Sometimes compulsions are not directly related to obsessions. For instance, I once read about a young man who, fearing he would die in a car accident, would try to “neutralize” these fears by counting from 1 to 26. How does counting prevent accidents? And why up to 26? I could see no clear logical connection in this case.
Consequences of obsessions and compulsions
People with OCD often experience high levels of impairment. There are different reasons for that. For instance:¹
1. The time taken up by obsessions and compulsions. A person with OCD might spend hours obsessing and performing compulsive rituals; this leaves her little time and energy to initiate or maintain relationships, hold a job, and engage in other activities or hobbies.
2. Avoiding circumstances that may provoke obsessions or compulsions. An individual who worries about contamination might refuse to work in settings where he could be exposed to germs. Or he may avoid going to the hospital to get a much-needed medical treatment for fear of catching a rare and dangerous illness when in the hospital.
Need for control
I like to talk about three additional aspects of OCD, but due to limited space, I will explain the first aspect (i.e. lack of control) in this post and leave the other two for the following posts in this series.

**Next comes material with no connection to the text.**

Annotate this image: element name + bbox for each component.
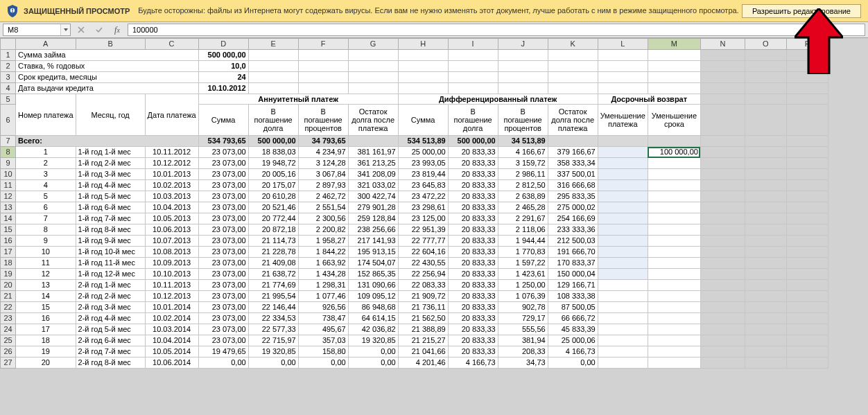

So let me consider humans’ need for control.
Life can be unpredictable. Despite all precautions taken, we (or people we love) are sometimes severely or irreversibly harmed.
While the possibility of a specific terrible thing happening to you (or your loved ones) is extremely small, the likelihood that something terrible will happen is high because even small odds can add up to a big number.
This is the reality we all need to face. We can do everything right and yet be harmed (or harm others). For instance, sometimes religious people commit sins, loving parents harm their children, caring doctors harm their patients, and careful people hurt themselves.
OCD and control
People with obsessive-compulsive disorder find it more difficult to accept the reality of life’s unpredictability. Why? They might feel a lower sense of control or have a greater desire for control.²
Here is an example. A person once told me about her sister, whose OCD had worsened after she gave birth. She constantly worried she would accidentally make her infant ill (e.g., by not washing her hands often enough). One day, when she got home, she left the baby on the table and rushed to the bathroom to wash her hands. Her baby fell off the table.
Luckily, the baby received only minor injuries. But had this person been less preoccupied with certain prevention of only one kind of harm (from dirty hands), she might have been able to prevent her baby’s fall.
The problem is that some power, predictability, or control, is rarely enough for a person with obsessive-compulsive disorder. Nothing short of full certainty will do. “Clean enough,” or “safe enough” is no good. God-like perfection feels like a necessity.
However, that is impossible. We are human beings. Which means demanding perfection in one area of harm prevention means we may not have the time, attention, or energy, to prevent other kinds of harm.
I hope the woman above learned a lesson from the incident involving her infant. From what her sister was telling me, she was a great mother. What she experienced (the worsening of her OCD symptoms) after the birth of her child is not unusual. Many people with OCD react to stressful situations with a greater attempt at gaining control. If you have OCD, it helps to be mindful of that, and to seek support during such times.
1. American Psychiatric Association. (2013). Diagnostic and statistical manual of mental disorders (5th ed.). Arlington, VA: Author.
2. Moulding, R., Kyrios, M. (2007). Desire for control, sense of control and obsessive-compulsive symptoms. Cognitive Therapy and Research, 31, 759–772.